Domingo de Pentecostés, día del Espíritu Santo

De repente se oyó un ruido en el cielo, como de un viento recio, que resonó en toda la casa…se les aparecieron como unas lenguas de fuego…esto fue lo que experimentaron la primera comunidad cristiana y se quedó habitando entre nosotros como cimiento del verdadero y auténtico amor de Dios.
Celebramos este domingo el misterio glorioso de la venida del Espíritu Santo sobre los Apóstoles diez días después de la Ascensión del Señor a los cielos cerrándose el ciclo de la Pascua de Resurrección. Desde ese momento el Espíritu Santo, que es la tercera persona de la Santísima Trinidad, que procede del Padre y del Hijo, no ha dejado de estar entre nosotros, en el interior de nuestra alma y, por supuesto, en la Iglesia Católica para derramar en ella sus dones divinos.
Hay personas que se sienten felices y, no es para menos, porque tienen todo aquello que desean terrenalmente, pero hay otras personas, a buen seguro, sencillas y humildes, y pobres, que llevan dentro de sí a Dios como huésped habitual de sus almas. Y esta inhabitación de Dios en nosotros son la luz y la paz en el Espíritu Santo, tal y como lo anunció Jesús: “El Consolador, el Espíritu Santo que mi Padre enviará en mi nombre, os lo enseñará todo y os recordará todo cuanto he dicho”.
En este momento histórico que no ha tocado vivir tenemos dificultades para conocer y apreciar al Espíritu Santo, ya que, por un lado, no somos seres espirituales puros sino encarnados, y, por otro lado, estamos inmersos en una sociedad de la imagen y los sentidos, el materialismo en todos los ámbitos de la vida ordinaria, antípoda de la espiritualidad, nos dificultad este encuentro con el Espíritu Santo.
Vemos a diario como la moral ha quedado relegada al rescoldo de las tibiezas, incluso, se hace alarde de conductas inmorales y amorales, siendo necesario más que nunca la presencia del Espíritu Santo para poder desatarnos de las ataduras del mal que nos aceña sobre la esencia del ser humano. En la vida de los cristianos, de los cofrades, “quien no nace del agua y del Espíritu no puede ver el Reino de Dios”.

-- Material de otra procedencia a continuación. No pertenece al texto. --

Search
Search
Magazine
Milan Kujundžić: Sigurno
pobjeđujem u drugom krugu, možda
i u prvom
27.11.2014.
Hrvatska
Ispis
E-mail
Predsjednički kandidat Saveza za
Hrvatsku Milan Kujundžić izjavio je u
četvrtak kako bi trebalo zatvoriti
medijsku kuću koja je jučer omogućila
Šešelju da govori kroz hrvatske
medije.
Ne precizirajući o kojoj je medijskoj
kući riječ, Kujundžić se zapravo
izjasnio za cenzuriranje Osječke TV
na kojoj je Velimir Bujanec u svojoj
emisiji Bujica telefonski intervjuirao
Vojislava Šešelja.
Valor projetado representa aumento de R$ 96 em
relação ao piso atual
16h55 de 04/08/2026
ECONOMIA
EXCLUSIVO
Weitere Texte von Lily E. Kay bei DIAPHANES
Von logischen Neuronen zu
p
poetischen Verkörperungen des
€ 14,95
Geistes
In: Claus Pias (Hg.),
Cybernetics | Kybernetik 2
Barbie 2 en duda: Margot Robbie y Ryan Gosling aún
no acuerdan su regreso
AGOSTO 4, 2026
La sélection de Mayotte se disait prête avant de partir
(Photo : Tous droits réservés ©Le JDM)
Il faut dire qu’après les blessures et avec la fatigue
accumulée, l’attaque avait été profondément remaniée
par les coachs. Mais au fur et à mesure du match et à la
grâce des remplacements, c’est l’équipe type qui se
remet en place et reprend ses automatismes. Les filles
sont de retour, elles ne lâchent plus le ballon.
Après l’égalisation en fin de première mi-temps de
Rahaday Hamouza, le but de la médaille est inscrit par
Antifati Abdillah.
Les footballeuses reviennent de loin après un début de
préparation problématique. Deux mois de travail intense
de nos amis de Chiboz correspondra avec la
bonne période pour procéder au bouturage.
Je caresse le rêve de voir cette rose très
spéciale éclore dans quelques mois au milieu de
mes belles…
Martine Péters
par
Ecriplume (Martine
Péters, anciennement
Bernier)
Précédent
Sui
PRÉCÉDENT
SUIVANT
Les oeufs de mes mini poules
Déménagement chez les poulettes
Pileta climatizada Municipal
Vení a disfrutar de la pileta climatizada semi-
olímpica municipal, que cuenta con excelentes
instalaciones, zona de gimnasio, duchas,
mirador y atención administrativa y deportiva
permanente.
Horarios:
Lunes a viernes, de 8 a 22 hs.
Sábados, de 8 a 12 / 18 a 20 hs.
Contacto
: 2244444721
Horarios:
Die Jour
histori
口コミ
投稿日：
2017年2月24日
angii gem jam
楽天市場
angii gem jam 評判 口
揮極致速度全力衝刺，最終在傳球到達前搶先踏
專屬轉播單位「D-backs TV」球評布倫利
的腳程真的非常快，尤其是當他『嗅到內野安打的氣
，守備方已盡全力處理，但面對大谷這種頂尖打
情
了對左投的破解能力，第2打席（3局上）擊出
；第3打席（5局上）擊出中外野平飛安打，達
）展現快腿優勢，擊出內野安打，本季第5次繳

Pero sobre todo, el Espíritu Santo es el amor. El símbolo con el que se materializó en Pentecostés fue el fuego, que significa amor. En las relaciones internas con Dios, el Espíritu Santo es amor que une al Padre y al Hijo, y el Único que podrá hacer armonizar los distintos miembros y carismas del Cuerpo Místico de Cristo que formamos la Iglesia. El pluralismo eclesial es enriquecedor cuando todos estemos al servicio de los demás, a la comunidad, y no suponga cisma alguno ni egocentrismo.
En conclusión, hoy como ayer, como siempre, esta fiesta de Pentecostés, que tiene un referente internacional en la religiosidad popular con la Virgen del Rocío en Almonte, Huelva, con la veneración a los Simpecados presentes en la Misa Pontifical, presente también el de Almería, y durante el discurrir de la Blanca Paloma en la madrugada del lunes por las casas de hermandad, es una forma de nuestra catolicidad cristiana para que el Espíritu Santo promueva con su aire de divina majestad el mensaje evangélico, única verdad revelada por Dios, inculturizándose a través de los Sacramentos en las distintas lenguas y culturas de la humanidad.